New method uses 3D printed polymers to make flaw-free ceramic microlattices

A new method for 3D printing ceramic microlattices has been developed by researchers in the US. The lattices have fewer flaws than ceramics manufactured by conventional sintering processes, making them much stronger. The potential applications range from micro-electromechanical systems to jet engines, and potentially even more advanced aerial vehicles such as space shuttles.1

2015 HRL Laboratories/Dan Little Photography

Pyrolysis converts the 3D printed polymer into a ceramic

Although they are inherently very strong, ceramic materials are brittle, which means they cannot easily be machined or cast. They are usually sintered by fusing powder grains at very high temperatures. This introduces microscopic flaws that can nucleate cracks when the materials are stressed, often making the actual strength of ceramic objects much lower than the intrinsic strength of the ceramic. To get around this, materials scientist Tobias Schaedler and colleagues at HRL laboratories used ‘preceramic polymers’ that, when heated, pyrolyze into ceramics. The polymers can be deposited as high-purity liquids, producing a more homogenous material with fewer flaws. The team used a mixture of siloxane and silazane, which, when pyrolysed, produces silicon oxycarbide ceramic, using ultraviolet light to crosslink the polymer in the appropriate areas to form the object.

They tried this approach using two 3D printing methods. Stereolithography can form almost any shape by building the object in a series of 2D slices, but this is slow, and the inevitable stepped edges weaken the object. Simpler objects with perfectly smooth edges can be made more rapidly using self-propagating photopolymer waveguide technology, in which the polymer is irradiated through a single mask at the top and as the light passes through the object and polymerises it, the polymer forms a UV waveguide that traps the light, focusing it deeper inside the object.
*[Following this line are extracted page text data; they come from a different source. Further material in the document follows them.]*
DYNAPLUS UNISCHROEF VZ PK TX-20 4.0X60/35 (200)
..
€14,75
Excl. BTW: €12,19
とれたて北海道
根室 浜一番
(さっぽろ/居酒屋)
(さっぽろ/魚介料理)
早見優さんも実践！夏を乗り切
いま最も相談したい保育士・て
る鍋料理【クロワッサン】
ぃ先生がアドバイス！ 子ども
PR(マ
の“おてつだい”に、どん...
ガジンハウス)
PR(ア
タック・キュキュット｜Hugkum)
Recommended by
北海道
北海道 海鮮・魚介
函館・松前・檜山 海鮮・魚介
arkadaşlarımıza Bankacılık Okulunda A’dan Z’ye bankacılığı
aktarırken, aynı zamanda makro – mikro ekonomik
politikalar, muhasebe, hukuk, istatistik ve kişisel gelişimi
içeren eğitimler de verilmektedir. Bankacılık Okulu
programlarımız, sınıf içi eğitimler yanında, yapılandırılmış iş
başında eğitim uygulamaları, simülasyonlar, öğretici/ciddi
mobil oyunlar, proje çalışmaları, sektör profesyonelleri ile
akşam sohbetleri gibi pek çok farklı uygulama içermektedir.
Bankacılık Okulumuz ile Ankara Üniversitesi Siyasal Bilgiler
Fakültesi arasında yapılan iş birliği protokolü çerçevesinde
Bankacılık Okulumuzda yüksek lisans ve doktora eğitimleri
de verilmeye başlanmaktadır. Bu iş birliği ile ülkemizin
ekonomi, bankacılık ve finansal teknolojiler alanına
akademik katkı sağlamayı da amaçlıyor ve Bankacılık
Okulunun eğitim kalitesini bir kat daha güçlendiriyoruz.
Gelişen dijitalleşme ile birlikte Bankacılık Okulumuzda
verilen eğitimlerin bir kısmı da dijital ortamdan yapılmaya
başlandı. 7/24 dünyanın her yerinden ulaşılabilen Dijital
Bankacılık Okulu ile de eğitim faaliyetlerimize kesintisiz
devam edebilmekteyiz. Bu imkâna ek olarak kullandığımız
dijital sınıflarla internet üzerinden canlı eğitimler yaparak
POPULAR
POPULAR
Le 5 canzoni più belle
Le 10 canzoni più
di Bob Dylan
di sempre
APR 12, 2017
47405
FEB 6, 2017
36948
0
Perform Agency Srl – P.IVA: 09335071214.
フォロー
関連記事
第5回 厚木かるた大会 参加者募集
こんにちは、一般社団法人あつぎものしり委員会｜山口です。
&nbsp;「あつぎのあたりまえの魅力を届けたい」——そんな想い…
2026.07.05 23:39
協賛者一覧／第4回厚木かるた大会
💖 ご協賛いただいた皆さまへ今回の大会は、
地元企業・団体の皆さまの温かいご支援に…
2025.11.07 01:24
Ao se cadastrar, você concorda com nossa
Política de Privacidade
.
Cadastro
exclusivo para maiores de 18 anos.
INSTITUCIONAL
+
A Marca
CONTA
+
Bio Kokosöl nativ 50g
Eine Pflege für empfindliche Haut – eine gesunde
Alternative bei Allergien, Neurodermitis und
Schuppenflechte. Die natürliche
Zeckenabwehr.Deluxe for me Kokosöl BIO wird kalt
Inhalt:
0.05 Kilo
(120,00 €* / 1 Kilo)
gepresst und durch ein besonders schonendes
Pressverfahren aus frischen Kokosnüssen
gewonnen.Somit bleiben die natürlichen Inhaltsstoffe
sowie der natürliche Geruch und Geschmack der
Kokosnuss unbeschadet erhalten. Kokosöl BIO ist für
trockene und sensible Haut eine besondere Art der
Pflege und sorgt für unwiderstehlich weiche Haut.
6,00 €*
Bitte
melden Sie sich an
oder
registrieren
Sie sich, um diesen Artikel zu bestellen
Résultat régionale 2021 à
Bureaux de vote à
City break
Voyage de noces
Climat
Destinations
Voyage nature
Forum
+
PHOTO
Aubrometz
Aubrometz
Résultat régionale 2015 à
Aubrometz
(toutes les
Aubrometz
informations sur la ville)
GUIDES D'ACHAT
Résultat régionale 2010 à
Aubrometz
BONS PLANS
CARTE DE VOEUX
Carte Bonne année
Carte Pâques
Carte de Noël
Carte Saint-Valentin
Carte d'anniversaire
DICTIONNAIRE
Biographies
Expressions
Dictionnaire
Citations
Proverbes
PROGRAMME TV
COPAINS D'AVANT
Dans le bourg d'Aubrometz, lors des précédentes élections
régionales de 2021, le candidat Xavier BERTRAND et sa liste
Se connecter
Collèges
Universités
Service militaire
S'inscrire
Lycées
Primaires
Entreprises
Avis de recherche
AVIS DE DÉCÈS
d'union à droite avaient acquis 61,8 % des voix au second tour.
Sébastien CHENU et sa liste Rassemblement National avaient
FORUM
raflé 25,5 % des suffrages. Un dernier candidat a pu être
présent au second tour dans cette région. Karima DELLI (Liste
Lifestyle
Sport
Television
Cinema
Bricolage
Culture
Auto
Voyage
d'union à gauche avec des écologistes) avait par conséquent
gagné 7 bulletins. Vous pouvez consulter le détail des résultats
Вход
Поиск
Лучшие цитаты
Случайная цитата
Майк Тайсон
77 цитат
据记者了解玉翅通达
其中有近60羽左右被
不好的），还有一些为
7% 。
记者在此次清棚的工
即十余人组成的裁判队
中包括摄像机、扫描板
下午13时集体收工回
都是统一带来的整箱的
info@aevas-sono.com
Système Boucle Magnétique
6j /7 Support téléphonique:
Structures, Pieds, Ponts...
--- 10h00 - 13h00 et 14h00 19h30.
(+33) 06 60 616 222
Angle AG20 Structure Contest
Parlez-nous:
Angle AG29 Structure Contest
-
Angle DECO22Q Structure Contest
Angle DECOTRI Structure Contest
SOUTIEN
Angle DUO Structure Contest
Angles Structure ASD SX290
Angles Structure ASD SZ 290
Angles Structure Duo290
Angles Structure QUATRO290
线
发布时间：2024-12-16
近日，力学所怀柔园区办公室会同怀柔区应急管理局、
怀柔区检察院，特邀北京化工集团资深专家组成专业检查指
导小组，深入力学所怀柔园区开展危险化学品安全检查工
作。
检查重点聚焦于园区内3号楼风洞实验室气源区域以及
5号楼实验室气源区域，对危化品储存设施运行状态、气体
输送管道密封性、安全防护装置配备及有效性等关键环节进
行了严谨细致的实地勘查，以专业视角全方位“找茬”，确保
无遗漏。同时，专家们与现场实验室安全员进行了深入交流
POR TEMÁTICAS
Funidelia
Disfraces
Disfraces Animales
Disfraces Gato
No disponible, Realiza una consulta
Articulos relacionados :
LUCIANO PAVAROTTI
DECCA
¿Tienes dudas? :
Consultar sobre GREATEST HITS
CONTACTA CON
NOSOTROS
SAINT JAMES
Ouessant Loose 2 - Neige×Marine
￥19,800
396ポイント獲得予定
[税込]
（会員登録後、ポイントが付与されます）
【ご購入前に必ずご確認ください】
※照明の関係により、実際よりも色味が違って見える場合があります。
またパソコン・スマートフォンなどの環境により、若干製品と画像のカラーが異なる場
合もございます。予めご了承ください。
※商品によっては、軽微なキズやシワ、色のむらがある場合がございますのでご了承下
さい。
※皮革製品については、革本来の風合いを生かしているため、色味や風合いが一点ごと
When the unpolymerised resin is washed away, the polymer structure left can be transformed into a ceramic one by firing.

This method cannot produce thick objects as they crack when fired, but it does allow intricately and precisely structured microlattices with densities as low as 0.22gcm-3, which can be rationally designed so that when the material is bent the individual struts stretch or compress, making them much stronger than randomly structured ceramic foams. ‘Any material is stronger in tension and compression than in bending,’ explains Schaedler.

Rishi Raj of the University of Colorado in Boulder, US, whose own group has recently unveiled a method for polymer-derived ceramic manufacture,2 describes the work as ‘quite significant, maybe very significant’, although he says the unsuitability for thick structures precludes many important practical uses of ceramics such as heat shields. Gian Domenico Sorarù of the University of Trento in Italy agrees that the lack of insulation may be problematic. ‘But maybe that is not the main task for these materials,’ he adds. ‘I think applications are in the field of catalyst support, filters and burners.’